I close my eyes against the pressure and anxiety building inside me.

“What’s going on in here?” Lucy’s voice penetrates my attempts at finding some semblance of inner calm. “I thought we were leaving so that the newlyweds could have some alone time.” She steps further into the kitchen, her gaze bouncing around to each of us. “Why do you guys look so serious?”

“Serious? Us?” Emily forces a laugh and Becca hastily joins in, letting out a noise that I think is meant to be a laugh but in reality sounds more like a donkey breathing its last breath. “We’re not serious. Just shooting the breeze while we waited for you and Mel to get moving.”
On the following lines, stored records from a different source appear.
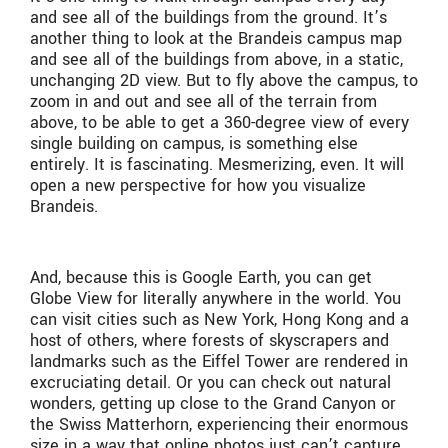
and see all of the buildings from the ground. It’s
another thing to look at the Brandeis campus map
and see all of the buildings from above, in a static,
unchanging 2D view. But to fly above the campus, to
zoom in and out and see all of the terrain from
above, to be able to get a 360-degree view of every
single building on campus, is something else
entirely. It is fascinating. Mesmerizing, even. It will
open a new perspective for how you visualize
Brandeis.
And, because this is Google Earth, you can get
Globe View for literally anywhere in the world. You
can visit cities such as New York, Hong Kong and a
host of others, where forests of skyscrapers and
landmarks such as the Eiffel Tower are rendered in
excruciating detail. Or you can check out natural
wonders, getting up close to the Grand Canyon or
the Swiss Matterhorn, experiencing their enormous
size in a way that online photos just can’t capture.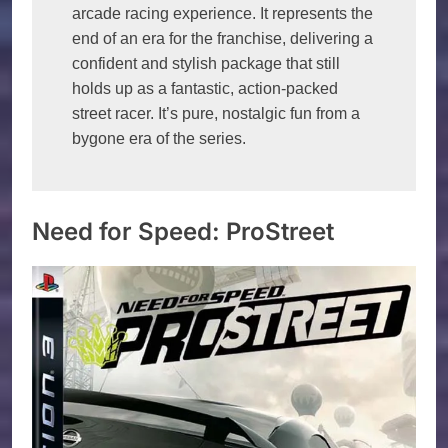
arcade racing experience. It represents the 
end of an era for the franchise, delivering a 
confident and stylish package that still 
holds up as a fantastic, action-packed 
street racer. It’s pure, nostalgic fun from a 
bygone era of the series.
Need for Speed: ProStreet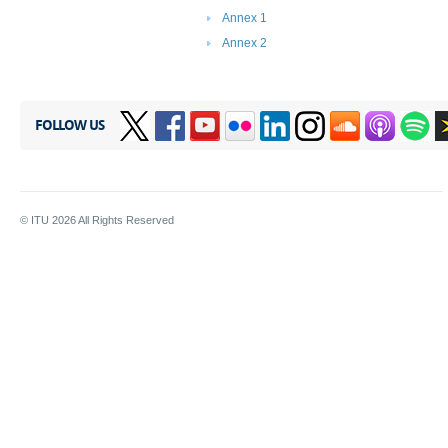
Annex 1
Annex 2
FOLLOW US
© ITU
2026
All Rights Reserved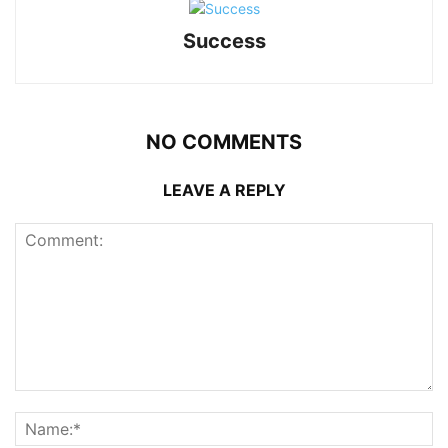
Success
NO COMMENTS
LEAVE A REPLY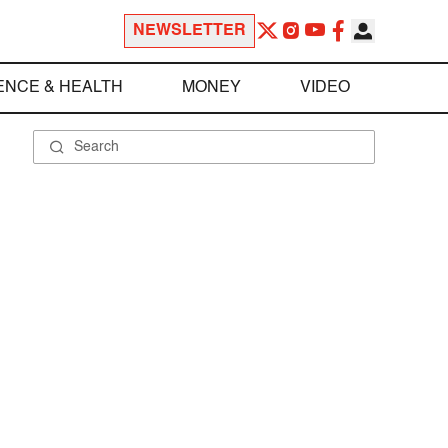
NEWSLETTER
ENCE & HEALTH
MONEY
VIDEO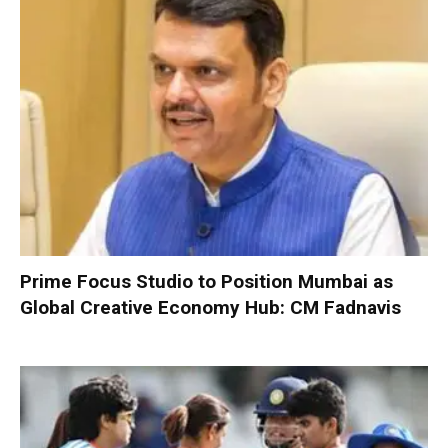
Prime Focus Studio to Position Mumbai as
Global Creative Economy Hub: CM Fadnavis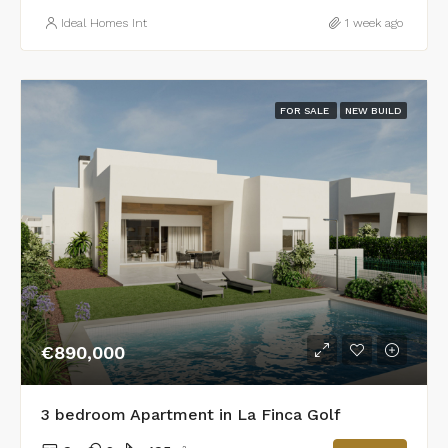
Ideal Homes Int
1 week ago
FOR SALE
NEW BUILD
€890,000
3 bedroom Apartment in La Finca Golf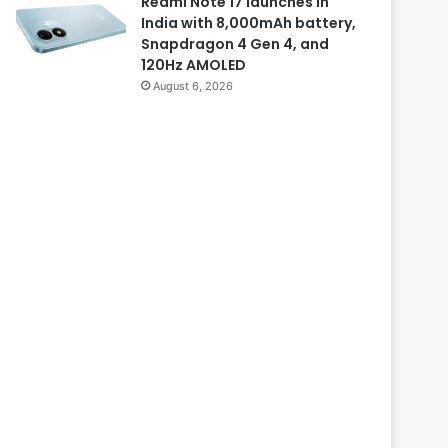
Redmi Note 17 launches in
India with 8,000mAh battery,
Snapdragon 4 Gen 4, and
120Hz AMOLED
August 6, 2026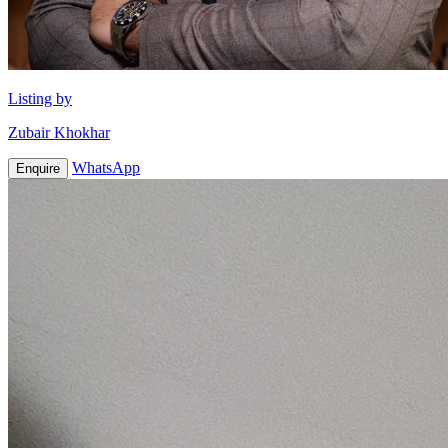
Listing by
Zubair Khokhar
WhatsApp
Enquire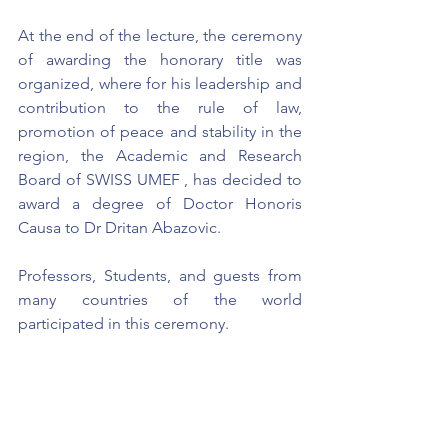
At the end of the lecture, the ceremony 
of awarding the honorary title was 
organized, where for his leadership and 
contribution to the rule of law, 
promotion of peace and stability in the 
region, the Academic and Research 
Board of SWISS UMEF , has decided to 
award a degree of Doctor Honoris 
Causa to Dr Dritan Abazovic.
Professors, Students, and guests from 
many countries of the world 
participated in this ceremony.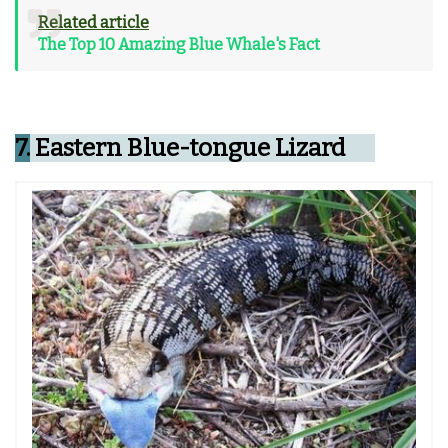
Related article
The Top 10 Amazing Blue Whale's Fact
7.
Eastern Blue-tongue Lizard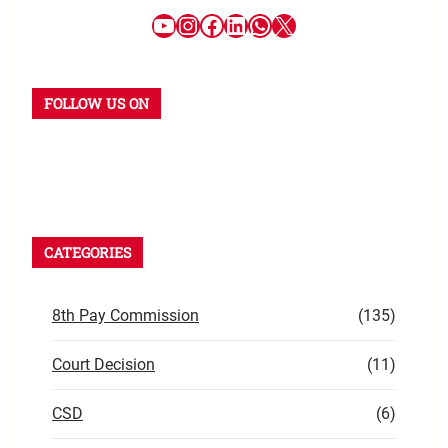
FOLLOW US ON
CATEGORIES
8th Pay Commission
(135)
Court Decision
(11)
CSD
(6)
“Hmm, I see.” Lucy crosses her arms over her chest. “And here I thought maybe you guys were discussing whether or not Nora stabbed that guy with her knitting needle before or after Reynolds took him out for trying to assault her.”

In a less dire situation the collective gasp that follows her words would be almost comical. As things stand it’s more like the sound of impending doom.

“Jack did not kill him,” Nora speaks for the first time since Becca came into the kitchen, her voice ringing out clear and steady as she proclaims my innocence. “It was all me, okay?” Some of her control waivers as she moves onto her own role in what happened, the tiniest of tremors punctuating her speech. “He lunged at me and I reacted instinctively, trying to defend myself. I didn’t think…I never meant to…I still can’t believe…I killed him.” She leaves the words hanging in the air as her carefully constructed facade shatters like glass, each tear that pours down her cheeks like a shard piercing my heart.

I’m at her side before I’ve even realized I’m moving, pulling her against me and whispering every promise I can think of to let her know I’ve got her back.